Calico Cottage Orange Cream Fudge
One of the best stops in last year’s expo rounds was the Calico Cottage booth; the company doesn’t sell fudge, it sells pre-mixed ingredients, recipes, equipment, and packaging to retailers who want to start their own fudge business. But its booth features plenty of samples of delicious fudge, and plenty of information about it. Last year, we talked to a rep who was hugely enthusiastic about running down all the details of the business for us; this year, we caught a rep who seemed more cautious, particularly about the details of what was new with the company.

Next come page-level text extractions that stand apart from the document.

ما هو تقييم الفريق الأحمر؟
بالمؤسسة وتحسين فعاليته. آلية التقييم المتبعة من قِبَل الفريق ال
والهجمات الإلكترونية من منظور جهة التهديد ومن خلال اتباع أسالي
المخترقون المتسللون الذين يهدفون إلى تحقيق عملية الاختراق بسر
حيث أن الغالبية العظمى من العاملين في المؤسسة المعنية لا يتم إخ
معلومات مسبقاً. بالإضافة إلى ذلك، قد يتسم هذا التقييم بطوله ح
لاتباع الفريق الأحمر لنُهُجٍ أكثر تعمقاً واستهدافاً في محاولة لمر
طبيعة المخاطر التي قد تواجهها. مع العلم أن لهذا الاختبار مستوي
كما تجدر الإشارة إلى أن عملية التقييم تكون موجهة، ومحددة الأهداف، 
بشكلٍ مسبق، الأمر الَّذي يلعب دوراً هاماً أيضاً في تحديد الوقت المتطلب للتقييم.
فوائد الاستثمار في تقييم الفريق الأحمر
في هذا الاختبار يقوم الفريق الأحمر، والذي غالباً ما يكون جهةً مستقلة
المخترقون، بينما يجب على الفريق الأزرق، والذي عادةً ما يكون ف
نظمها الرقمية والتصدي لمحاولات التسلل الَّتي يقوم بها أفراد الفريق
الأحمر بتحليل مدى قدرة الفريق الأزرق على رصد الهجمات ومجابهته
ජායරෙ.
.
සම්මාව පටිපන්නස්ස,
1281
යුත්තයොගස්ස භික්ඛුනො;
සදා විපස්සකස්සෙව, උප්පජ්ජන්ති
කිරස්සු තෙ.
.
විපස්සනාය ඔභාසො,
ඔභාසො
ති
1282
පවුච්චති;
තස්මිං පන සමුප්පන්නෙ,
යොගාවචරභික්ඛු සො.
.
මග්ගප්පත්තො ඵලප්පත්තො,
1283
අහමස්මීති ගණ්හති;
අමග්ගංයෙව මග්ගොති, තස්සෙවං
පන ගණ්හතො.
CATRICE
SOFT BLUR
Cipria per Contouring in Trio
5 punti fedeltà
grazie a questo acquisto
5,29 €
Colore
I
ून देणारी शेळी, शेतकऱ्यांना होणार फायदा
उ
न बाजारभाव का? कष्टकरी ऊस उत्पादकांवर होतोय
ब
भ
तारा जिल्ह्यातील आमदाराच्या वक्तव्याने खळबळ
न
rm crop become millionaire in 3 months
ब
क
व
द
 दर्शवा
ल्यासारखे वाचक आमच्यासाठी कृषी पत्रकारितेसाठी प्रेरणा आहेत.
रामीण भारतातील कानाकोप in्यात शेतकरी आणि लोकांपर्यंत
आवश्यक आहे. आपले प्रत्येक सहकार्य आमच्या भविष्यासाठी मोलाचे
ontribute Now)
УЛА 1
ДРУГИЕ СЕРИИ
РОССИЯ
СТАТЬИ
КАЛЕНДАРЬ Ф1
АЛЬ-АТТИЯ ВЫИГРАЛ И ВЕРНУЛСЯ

While he carefully admitted that Calico Cottage has expanded into a line of cream-cheese-based fudges, he says most of their new recipes come from feedback from their clients, and wouldn’t get into specifics. Guess you’ll have to join the fudge-retailer club to get the secret password and find out more. One way or another, the orange cream fudge we tried out from the new line was amazing.
Albanese Milk Chocolate Double Dipped Peanut Butter Peanuts and more
If we’d been feeling lazier or greedier, we really could have just stopped our Sweets & Snacks Expo trip dead in the water just inside the convention hall, when we hit the Albanese Confectionery table. Most booths at the expo are showcasing one new product, or a few new things at most; the companies that show up ready to exhibit their entire line of product are just exhibiting product packaging and displays, so it’s all-looky-no-eaty. Albanese, on the other hand, had an immense table of samples, including new Rain Forest Frogs (basic gummi frogs, though the company claims to have the world’s best gummis, and these are at least pretty); immense, three-bite cherry cordials; creamy lemon meltaways; and chocolate-covered peanut-butter-and-cracker sandwiches. We didn’t even try to taste it all—there were at least 10 more products we didn’t even attempt to get to, and the rep told us everything on the heaped table was a new product—but from what we did taste, the company makes an extraordinarily smooth, rich milk chocolate. Highly recommended: The peanuts dipped in peanut butter, then in chocolate. It sounds like overkill, and maybe it is, but it’s some tremendously appealing overkill.
And speaking of overkill, as usual, we walked out of the Sweets & Snacks Expo vaguely woozy, definitely footsore, and heavily overwhelmed by all the bright lights and noise. If there’s such a thing as a sugar hangover, we have it. But that won’t stop us from going back next year, assuming we’ve run out of stored candy by then.